WHAT TO PRODUCE
From the data, return each line holding the word "component".

= = = = = = =

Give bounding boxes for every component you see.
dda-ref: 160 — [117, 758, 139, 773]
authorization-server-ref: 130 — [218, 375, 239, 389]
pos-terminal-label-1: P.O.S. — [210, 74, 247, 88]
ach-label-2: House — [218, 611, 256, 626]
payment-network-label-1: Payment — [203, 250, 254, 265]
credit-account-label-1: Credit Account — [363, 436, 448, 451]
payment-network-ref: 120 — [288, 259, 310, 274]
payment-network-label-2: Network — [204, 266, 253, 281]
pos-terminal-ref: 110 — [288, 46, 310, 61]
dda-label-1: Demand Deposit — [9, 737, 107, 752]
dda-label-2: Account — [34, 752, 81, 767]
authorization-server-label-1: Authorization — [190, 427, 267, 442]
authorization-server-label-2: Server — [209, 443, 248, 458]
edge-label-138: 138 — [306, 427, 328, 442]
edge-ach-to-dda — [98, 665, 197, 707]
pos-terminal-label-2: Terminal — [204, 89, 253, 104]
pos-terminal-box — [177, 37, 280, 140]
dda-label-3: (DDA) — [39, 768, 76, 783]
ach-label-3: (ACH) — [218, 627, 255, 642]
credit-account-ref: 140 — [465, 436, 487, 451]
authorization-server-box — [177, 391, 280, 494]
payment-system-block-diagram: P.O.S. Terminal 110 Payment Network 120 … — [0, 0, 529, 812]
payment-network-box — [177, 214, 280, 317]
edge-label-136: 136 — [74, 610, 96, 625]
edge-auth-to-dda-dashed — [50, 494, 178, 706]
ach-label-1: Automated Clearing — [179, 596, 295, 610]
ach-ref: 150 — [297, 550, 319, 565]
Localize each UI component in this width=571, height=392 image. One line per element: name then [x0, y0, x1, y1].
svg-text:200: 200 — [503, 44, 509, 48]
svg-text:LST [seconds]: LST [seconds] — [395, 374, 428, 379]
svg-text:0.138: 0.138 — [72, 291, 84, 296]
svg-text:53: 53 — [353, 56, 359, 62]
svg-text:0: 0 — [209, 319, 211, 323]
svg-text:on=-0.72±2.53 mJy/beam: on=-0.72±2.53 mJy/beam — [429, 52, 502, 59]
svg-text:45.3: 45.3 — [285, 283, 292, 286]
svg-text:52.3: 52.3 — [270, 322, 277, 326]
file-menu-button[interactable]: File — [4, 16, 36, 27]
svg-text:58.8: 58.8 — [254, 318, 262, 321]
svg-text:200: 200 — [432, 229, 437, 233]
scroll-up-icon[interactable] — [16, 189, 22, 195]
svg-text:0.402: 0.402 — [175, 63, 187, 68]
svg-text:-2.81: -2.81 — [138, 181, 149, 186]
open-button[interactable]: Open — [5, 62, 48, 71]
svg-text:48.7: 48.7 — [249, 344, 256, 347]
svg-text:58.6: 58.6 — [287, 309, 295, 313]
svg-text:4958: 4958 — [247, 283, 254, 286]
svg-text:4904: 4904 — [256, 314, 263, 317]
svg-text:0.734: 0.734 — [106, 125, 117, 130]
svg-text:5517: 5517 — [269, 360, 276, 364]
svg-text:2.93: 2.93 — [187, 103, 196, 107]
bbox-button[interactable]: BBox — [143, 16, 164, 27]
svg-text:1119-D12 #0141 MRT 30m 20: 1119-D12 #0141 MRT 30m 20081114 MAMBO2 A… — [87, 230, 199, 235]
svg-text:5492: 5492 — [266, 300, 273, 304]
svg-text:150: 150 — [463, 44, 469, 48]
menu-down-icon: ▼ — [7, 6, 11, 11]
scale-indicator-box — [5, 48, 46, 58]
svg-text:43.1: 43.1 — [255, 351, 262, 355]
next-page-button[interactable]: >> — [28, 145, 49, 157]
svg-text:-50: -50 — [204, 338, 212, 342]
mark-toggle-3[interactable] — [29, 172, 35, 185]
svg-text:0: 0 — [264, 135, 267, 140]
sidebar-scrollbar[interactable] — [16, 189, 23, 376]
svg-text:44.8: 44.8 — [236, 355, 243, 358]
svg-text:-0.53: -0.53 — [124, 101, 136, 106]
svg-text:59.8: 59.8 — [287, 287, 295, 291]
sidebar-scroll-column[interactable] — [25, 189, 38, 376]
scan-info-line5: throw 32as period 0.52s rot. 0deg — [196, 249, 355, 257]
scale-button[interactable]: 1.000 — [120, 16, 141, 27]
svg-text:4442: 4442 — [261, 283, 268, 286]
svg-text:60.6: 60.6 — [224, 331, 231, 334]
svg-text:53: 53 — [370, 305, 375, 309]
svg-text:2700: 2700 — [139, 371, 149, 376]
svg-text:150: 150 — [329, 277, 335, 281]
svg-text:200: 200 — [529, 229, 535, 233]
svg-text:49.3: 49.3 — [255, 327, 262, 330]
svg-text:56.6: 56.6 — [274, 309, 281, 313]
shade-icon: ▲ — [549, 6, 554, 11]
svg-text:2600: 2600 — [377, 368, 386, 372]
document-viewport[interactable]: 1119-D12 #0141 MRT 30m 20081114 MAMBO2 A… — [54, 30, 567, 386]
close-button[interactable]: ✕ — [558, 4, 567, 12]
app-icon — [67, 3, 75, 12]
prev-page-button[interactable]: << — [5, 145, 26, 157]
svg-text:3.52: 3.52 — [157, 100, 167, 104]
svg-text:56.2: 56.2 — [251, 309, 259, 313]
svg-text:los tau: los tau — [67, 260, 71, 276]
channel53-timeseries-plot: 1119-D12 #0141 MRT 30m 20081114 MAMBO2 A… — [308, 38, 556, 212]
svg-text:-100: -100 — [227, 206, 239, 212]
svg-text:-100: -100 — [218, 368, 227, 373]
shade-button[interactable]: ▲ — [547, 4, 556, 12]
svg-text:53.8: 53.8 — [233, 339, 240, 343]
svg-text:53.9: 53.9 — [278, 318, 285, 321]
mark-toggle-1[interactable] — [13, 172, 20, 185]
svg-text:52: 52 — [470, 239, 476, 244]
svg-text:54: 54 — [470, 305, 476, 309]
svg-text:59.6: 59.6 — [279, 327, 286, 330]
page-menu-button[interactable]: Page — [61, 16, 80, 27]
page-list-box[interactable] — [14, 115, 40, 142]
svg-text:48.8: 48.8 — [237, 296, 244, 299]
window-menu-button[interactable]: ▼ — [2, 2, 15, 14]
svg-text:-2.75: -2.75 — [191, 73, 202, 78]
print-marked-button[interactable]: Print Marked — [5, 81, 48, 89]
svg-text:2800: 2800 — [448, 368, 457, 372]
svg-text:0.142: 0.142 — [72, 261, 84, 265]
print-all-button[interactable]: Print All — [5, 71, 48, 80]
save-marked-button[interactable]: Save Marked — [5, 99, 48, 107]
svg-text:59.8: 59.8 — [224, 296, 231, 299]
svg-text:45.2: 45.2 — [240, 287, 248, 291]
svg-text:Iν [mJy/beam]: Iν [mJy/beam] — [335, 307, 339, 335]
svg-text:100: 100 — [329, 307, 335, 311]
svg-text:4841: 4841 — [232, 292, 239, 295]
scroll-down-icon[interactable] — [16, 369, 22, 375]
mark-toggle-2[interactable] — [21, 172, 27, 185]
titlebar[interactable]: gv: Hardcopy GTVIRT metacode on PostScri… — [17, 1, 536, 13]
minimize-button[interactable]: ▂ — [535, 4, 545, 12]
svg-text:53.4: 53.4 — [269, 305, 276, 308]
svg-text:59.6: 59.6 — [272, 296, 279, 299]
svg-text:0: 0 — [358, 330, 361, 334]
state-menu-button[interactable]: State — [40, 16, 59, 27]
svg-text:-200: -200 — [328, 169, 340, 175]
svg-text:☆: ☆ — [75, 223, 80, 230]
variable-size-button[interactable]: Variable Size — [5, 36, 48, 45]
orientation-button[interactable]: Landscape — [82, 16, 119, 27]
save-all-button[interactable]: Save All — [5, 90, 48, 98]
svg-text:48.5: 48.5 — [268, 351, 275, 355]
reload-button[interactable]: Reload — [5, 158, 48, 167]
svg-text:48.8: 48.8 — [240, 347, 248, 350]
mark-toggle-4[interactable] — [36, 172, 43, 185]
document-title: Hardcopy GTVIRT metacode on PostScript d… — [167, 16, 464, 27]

= = = = = = =

EXERCISE ANSWER
Give bounding boxes for every component you see.
Localize each UI component in this width=571, height=392 image. One line per element: name then [x0, y0, x1, y1].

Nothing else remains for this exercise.